- Exercise objective: Please return the data word for word and leave out any picture it contains.

── Entries supplied ──

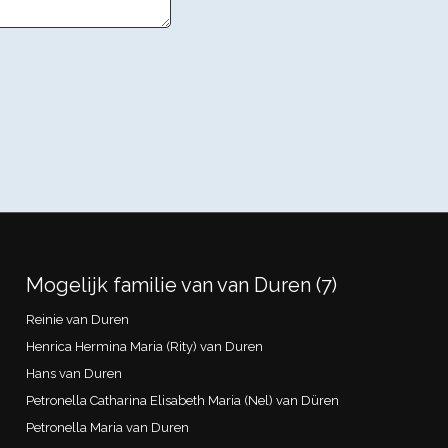
Mogelijk familie van van Duren (7)
Reinie van Duren
Henrica Hermina Maria (Rity) van Duren
Hans van Duren
Petronella Catharina Elisabeth Maria (Nel) van Düren
Petronella Maria van Duren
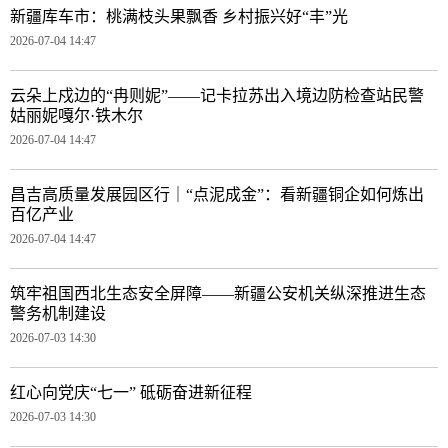
新疆库车市：桃满枝头果飘香 乡村振兴好“丰”光
2026-07-04 14:47
云朵上戍边的“冉则妮”——记卡拉苏出入境边防检查站民警
姑丽妮嘎尔·铁木尔
2026-07-04 14:47
昌吉高质量发展园区行｜“点泥成金”：看新疆铜企如何炼出
百亿产业
2026-07-04 14:47
筑牢祖国西北生态安全屏障——新疆公安机关纵深推进生态
警务机制建设
2026-07-03 14:30
红心向党庆“七一” 砥砺奋进新征程
2026-07-03 14:30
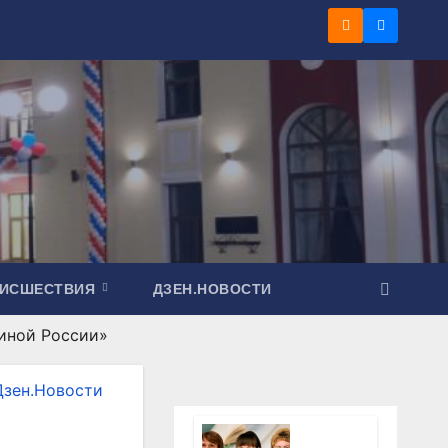
ОИСШЕСТВИЯ
ДЗЕН.НОВОСТИ
диной России»
Дзен.Новости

───

- Response box:
Mogelijk familie van van Duren (7)
Reinie van Duren
Henrica Hermina Maria (Rity) van Duren
Hans van Duren
Petronella Catharina Elisabeth Maria (Nel) van Düren
Petronella Maria van Duren
新疆库车市：桃满枝头果飘香 乡村振兴好“丰”光
2026-07-04 14:47
云朵上戍边的“冉则妮”——记卡拉苏出入境边防检查站民警
姑丽妮嘎尔·铁木尔
2026-07-04 14:47
昌吉高质量发展园区行｜“点泥成金”：看新疆铜企如何炼出
百亿产业
2026-07-04 14:47
筑牢祖国西北生态安全屏障——新疆公安机关纵深推进生态
警务机制建设
2026-07-03 14:30
红心向党庆“七一” 砥砺奋进新征程
2026-07-03 14:30
ОИСШЕСТВИЯ
ДЗЕН.НОВОСТИ
диной России»
Дзен.Новости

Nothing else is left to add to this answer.